I glance toward Kai again and he’s talking to his teammate now, but his eyes flick my way like they’re on a string. Heat climbs my neck, betraying me. “It’s complicated,” I whisper.
“Complicated as in bad complicated or the kind that makes your legs sore the next morning?” she teases.
“Gemma,” I hiss, trying not to laugh, or scream. “I’m at breakfast.”
“With him?”
“No. Well… yes. Kind of. He’s across the room.” I rub my forehead, trying to sound more in control than I feel. “Listen, nothing you’re imagining is official. It’s all blurred lines and messy. And I have work to do.”
She hums knowingly. “Mhm. So, blurred lines with a six-foot-four, headline making hockey player who probably looks like sin in a hoodie. Tell me more about how you’re keeping it strictly professional.”
I push my eggs away and reach for my notebook instead. “Gemma, I can’t. This story, it’s already on thin ice. If anyone even suspects I’m…”
“A human with natural feelings?” she cuts in. “Rochelle, you sound like a woman trying to convince herself she’s fine when she’s absolutely not. Just… be careful. And maybe have an actual breakfast. You sound tense.”
I glance back up just in time to see Kai stand, stretch, and head for the exit. He doesn’t look back this time, but I feel the echo of his gaze all the same.
“I’ll call you later,” I say quickly.
“Uh-huh,” Gemma replies. “And maybe next time, give me more details.”
I hang up before she can press further, shoving my phone into my bag like it might bite me. Across the restaurant, the chair Kai vacated still sits slightly pushed out. Empty, but heavy with everything I’m trying not to think about.
The chill of the rink hits me the second I step out onto the concrete walkway, my notebook in hand, breath fogging faintly in the air.
The team is already in motion, skates carving sharp turns, pucks ricocheting off boards, the low thud of bodies colliding during drills.
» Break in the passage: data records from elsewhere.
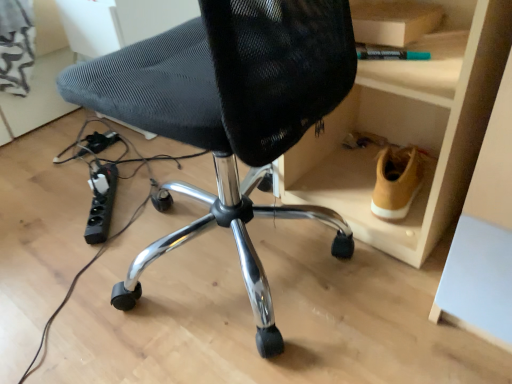 The width and height of the screenshot is (512, 384). I want to click on black plastic plug at lower left, which is the 2th plug in right-to-left order, so click(100, 141).

The width and height of the screenshot is (512, 384). Describe the element at coordinates (101, 203) in the screenshot. I see `black plastic power strip at lower left, the first plug viewed from the front` at that location.

Locate an element on the screen. This screenshot has height=384, width=512. black mesh chair at center is located at coordinates (230, 114).

Where is `tan suede shoe at lower right`? tan suede shoe at lower right is located at coordinates (397, 181).

What are the coordinates of `black plastic plug at lower left, acting as the 2th plug starting from the bottom` in the screenshot? It's located at (100, 141).

From a real-world perspective, which object rests below the other?

From a 3D spatial view, black plastic power strip at lower left, arranged as the first plug when ordered from the bottom, is below.

Is point (130, 275) positioned before point (105, 184)?

Yes, it is in front of point (105, 184).

Does black mesh chair at center lie in front of black plastic power strip at lower left, which ranks as the 2th plug in top-to-bottom order?

Yes, it is.

Could you tell me if black plastic plug at lower left, acting as the first plug starting from the top, is facing tan suede shoe at lower right?

No, black plastic plug at lower left, acting as the first plug starting from the top, is not turned towards tan suede shoe at lower right.

How many degrees apart are the facing directions of black plastic plug at lower left, acting as the 2th plug starting from the bottom, and tan suede shoe at lower right?

7.47 degrees separate the facing orientations of black plastic plug at lower left, acting as the 2th plug starting from the bottom, and tan suede shoe at lower right.

Is black plastic plug at lower left, acting as the first plug starting from the top, to the left or to the right of tan suede shoe at lower right in the image?

Clearly, black plastic plug at lower left, acting as the first plug starting from the top, is on the left of tan suede shoe at lower right in the image.

From the image's perspective, which is above, black plastic plug at lower left, placed as the first plug when sorted from left to right, or tan suede shoe at lower right?

black plastic plug at lower left, placed as the first plug when sorted from left to right.

Considering the sizes of objects black plastic power strip at lower left, acting as the first plug starting from the right, and tan suede shoe at lower right in the image provided, who is smaller, black plastic power strip at lower left, acting as the first plug starting from the right, or tan suede shoe at lower right?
The soundscape is familiar by now, but my chest tightens all the same.
Because he’s here, as expected. Kai Morrison, the man I swore this morning I would keep at a safe, professional distance, is skating at the far end of the ice with that same effortless, lethal focus that makes the headlines.
I tell myself I’m here to work, but my eyes betray me, as it continues to peek at the cut of his stride, the way his shoulders move beneath his dark practice jersey.
“Rochelle,” a voice calls.
I blink, drag my gaze away. Alex Petrov, one of the team’s defensemen, leans on his stick near the boards, helmet already unbuckled.
I force a smile, flip my notebook open. “Alex. Got a minute?”